Environmental Changes That Reduce Hallucinations

Many hallucinations and illusions are triggered or worsened by the physical environment. Adjusting lighting, patterns, and reflective surfaces can reduce episodes significantly, sometimes eliminating certain types of illusions altogether.

Lighting is the single biggest factor. Dim rooms, harsh shadows, and glare all increase the chance of visual misperceptions. Aim for bright, even lighting throughout the home, especially on stairs and in bathrooms. Open curtains during the day, trim hedges or trees that block natural light, and remove unnecessary window coverings. At night, automatic motion-sensor lights prevent the disorientation that comes with waking in darkness. Close curtains in the evening so the person doesn’t see their own reflection in window glass and mistake it for a stranger.

Mirrors are a common trigger. A person with moderate or advanced dementia may not recognize their own reflection and become frightened or agitated by what they perceive as an intruder. Cover or remove mirrors that cause distress.

Bold patterns and stripes on floors, walls, or furniture can be confusing and disorienting. A dark rug on a light floor might look like a hole. Busy wallpaper can produce visual distortions. Simplify the visual environment wherever possible, favoring solid, contrasting colors that help the person distinguish surfaces and objects clearly.

When Medication Becomes Necessary

Medication is generally reserved for situations where hallucinations cause significant distress or put the person (or others) at risk of harm, and non-drug approaches haven’t been enough. The decision isn’t straightforward because antipsychotic medications carry serious risks in older adults with dementia, including increased risk of stroke and higher mortality. Regulatory agencies in the US, UK, and Europe have issued warnings about these risks.

For Parkinson’s disease psychosis specifically, one medication (pimavanserin) is FDA-approved to treat hallucinations and delusions. It works differently from older antipsychotics and doesn’t worsen the movement symptoms of Parkinson’s. It is not approved for hallucinations caused by Alzheimer’s, Lewy body dementia, or other non-Parkinson’s dementias. Low-dose quetiapine is sometimes tried for Parkinson’s-related psychosis as well, though clinical trials have found it performs no better than placebo.

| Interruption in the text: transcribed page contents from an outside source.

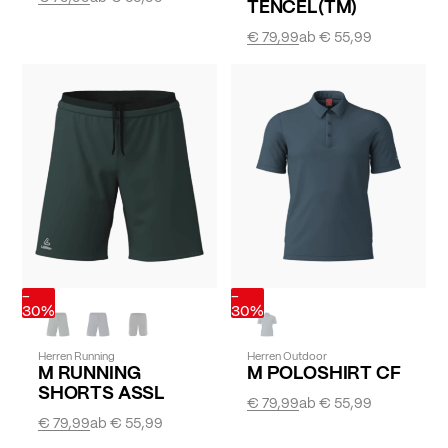
TENCEL(TM)
€ 79,99
ab
€ 55,99
-
-
30%
30%
Herren Running
Herren Outdoor
M RUNNING
M POLOSHIRT CF
SHORTS ASSL
€ 79,99
ab
€ 55,99
€ 79,99
ab
€ 55,99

For other types of dementia, medication choices are more limited and the risk-benefit calculation is more difficult. Any conversation about antipsychotics should include a frank discussion with the prescribing doctor about the specific risks, the expected benefit, and a plan to reassess regularly. These medications are meant to be used at the lowest effective dose for the shortest possible time.

Protecting Yourself as a Caregiver

Watching someone you love interact with a reality you can’t see is exhausting and isolating. It can feel like you’re losing them in a new way each time it happens. The emotional toll is real, and it compounds over months and years.

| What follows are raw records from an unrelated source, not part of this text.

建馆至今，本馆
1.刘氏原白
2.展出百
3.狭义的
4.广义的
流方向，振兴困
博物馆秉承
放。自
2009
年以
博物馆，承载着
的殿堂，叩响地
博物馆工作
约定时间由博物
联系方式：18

Practically, make sure the person’s environment is safe. Remove or secure anything they could use to hurt themselves or someone else during an episode of agitation. Keep pathways clear to prevent falls. If wandering is a concern, door alarms and GPS trackers provide a layer of security.

Explain the situation to other family members and visitors so they know what to expect and how to respond. When people understand that accusations, paranoia, or strange statements are symptoms of a disease, they’re less likely to react in ways that escalate the situation.

Depression and suicidal thoughts are common in early dementia, particularly when the person still has enough awareness to understand what’s happening to them. Elderly men are at especially high risk. If your loved one expresses hopelessness or mentions not wanting to be alive, take it seriously.

For your own wellbeing, caregiver support organizations offer both practical guidance and emotional connection with others in similar situations. The Alzheimer’s Association helpline (800-272-3900) is available around the clock. The Family Caregiver Alliance (800-445-8106) and the Caregiver Action Network provide resources tailored to family members. The NIA’s ADEAR Center (800-438-4380) can connect you with local services and research updates. You do not have to figure this out alone, and reaching out is not a sign of failure.